Optimizers Are Memory: A Visual Guide from SGD to AdamW

Optimizers Are Memory: A Visual Guide from SGD to AdamW

Most deep learning code eventually arrives at a line that looks like this:

optimizer = torch.optim.AdamW(model.parameters(), lr=3e-4)

It is easy to treat this as plumbing. The model is the interesting part. The loss is the mathematical part. Backpropagation is the magical part. The optimizer is just the thing we import so training can begin.

But that one line decides how every parameter in the model moves.

Backpropagation gives us gradients. The optimizer decides what to do with them.

A gradient answers a local question:

If I nudge this parameter right now, which direction makes the loss go down fastest?

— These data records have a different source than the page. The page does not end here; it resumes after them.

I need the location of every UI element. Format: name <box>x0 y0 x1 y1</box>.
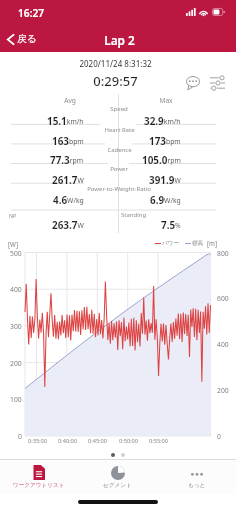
staticText: 400 <box>217 340 229 349</box>
staticText: セグメント <box>103 482 132 489</box>
staticText: 標高 <box>192 240 204 247</box>
staticText: 0:45:00 <box>88 437 107 445</box>
staticText: 163bpm <box>52 134 84 147</box>
staticText: 261.7W <box>52 173 84 186</box>
staticText: パワー <box>162 240 180 247</box>
button[interactable]: Comments <box>182 68 204 90</box>
staticText: 100 <box>10 395 22 404</box>
staticText: 77.3rpm <box>50 153 84 166</box>
staticText: ワークアウトリスト <box>13 482 65 489</box>
staticText: 戻る <box>17 33 37 45</box>
staticText: 16:27 <box>18 6 45 20</box>
staticText: Avg <box>64 96 76 105</box>
staticText: 0:55:00 <box>149 437 168 445</box>
staticText: 300 <box>10 322 22 331</box>
staticText: Max <box>159 96 173 105</box>
button[interactable]: セグメント <box>78 460 157 494</box>
staticText: もっと <box>188 482 206 489</box>
staticText: [W] <box>8 240 18 249</box>
staticText: 105.0rpm <box>142 153 181 166</box>
staticText: 173bpm <box>149 134 181 147</box>
staticText: 263.7W <box>52 218 84 231</box>
staticText: Heart Rate <box>104 126 135 134</box>
staticText: 0 <box>18 432 22 441</box>
staticText: Cadence <box>107 146 132 154</box>
staticText: 500 <box>10 249 22 258</box>
staticText: Speed <box>110 105 128 113</box>
staticText: 0 <box>217 432 221 441</box>
staticText: 0:35:00 <box>28 437 47 445</box>
staticText: 6.9W/kg <box>150 193 181 206</box>
staticText: 4.6W/kg <box>53 193 84 206</box>
staticText: 400 <box>10 285 22 294</box>
staticText: 0:50:00 <box>119 437 138 445</box>
staticText: 7.5% <box>161 218 181 231</box>
staticText: 2020/11/24 8:31:32 <box>79 58 152 69</box>
staticText: 200 <box>10 359 22 368</box>
staticText: [m] <box>207 239 218 248</box>
button[interactable]: Settings <box>206 68 228 90</box>
staticText: 15.1km/h <box>47 114 84 127</box>
staticText: 391.9W <box>149 173 181 186</box>
staticText: 600 <box>217 294 229 303</box>
staticText: 0:40:00 <box>58 437 77 445</box>
button[interactable]: ワークアウトリスト <box>0 460 78 494</box>
staticText: Power-to-Weight-Ratio <box>87 185 151 193</box>
button[interactable]: 戻る <box>3 31 41 47</box>
staticText: 800 <box>217 249 229 258</box>
staticText: Lap 2 <box>104 32 135 48</box>
staticText: NP <box>9 212 17 219</box>
staticText: 200 <box>217 386 229 395</box>
staticText: Power <box>110 165 128 173</box>
button[interactable]: もっと <box>157 460 236 494</box>
staticText: Standing <box>121 211 147 219</box>
staticText: 0:29:57 <box>93 72 138 90</box>
staticText: 32.9km/h <box>144 114 181 127</box>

An optimizer answers a slightly richer question:

Given what I know about this gradient, and what I remember from previous gradients, how should I update the parameter?

That distinction is the whole post.

In this article, we will build several optimizers from scratch and visualize how they behave:

  • SGD follows the current gradient.
  • Momentum remembers direction.
  • RMSProp remembers gradient scale.
  • Adam remembers both direction and scale.
  • AdamW uses Adam’s memory but decouples weight decay from the adaptive gradient update.

The central idea is:

Optimizers are memory mechanisms.

Some remember nothing. Some remember where gradients have been pointing. Some remember how large gradients have been. Adam remembers both. AdamW adds one more important idea: regularization should not be distorted by Adam’s adaptive scaling.

This is not a benchmark post. We are not trying to prove that one optimizer is universally best. Instead, we will create small controlled worlds where each optimizer’s behavior becomes visible.

The goal is to understand why these optimizers exist.


1. SGD: no memory

The simplest optimizer is gradient descent.

If the parameter vector is (w_t), the gradient is (g_t), and the learning rate is (\eta), then the update is:

\[w_{t+1} = w_t - \eta g_t\]

That is the whole algorithm.

In code, SGD is almost embarrassingly simple:

class SGD:
    def __init__(self, lr):
        self.lr = lr

    def step(self, params, grads):
        for p, g in zip(params, grads):
            p -= self.lr * g

SGD has no optimizer state. It does not remember previous gradients. It does not remember whether the last update went well. It simply looks at the current gradient and steps in the opposite direction.

That sounds naive, but on a friendly loss surface it is exactly what we want.

Consider a simple round bowl:

\[f(x, y) = \frac{1}{2}(x^2 + y^2)\]

The gradient is:

\[\nabla f(x, y) = [x, y]\]

At every point, the gradient points directly away from the minimum. Following the negative gradient moves us cleanly toward the center.

SGD on a simple bowl

On a round bowl, the current gradient is a reliable guide. SGD does not need memory when the landscape is this friendly.

This is the best possible case for SGD. The loss is smooth, symmetric, and equally curved in every direction. The current gradient contains enough information to make good progress.

The lesson is not that SGD is bad.

The lesson is:

SGD works when the current gradient is a good guide.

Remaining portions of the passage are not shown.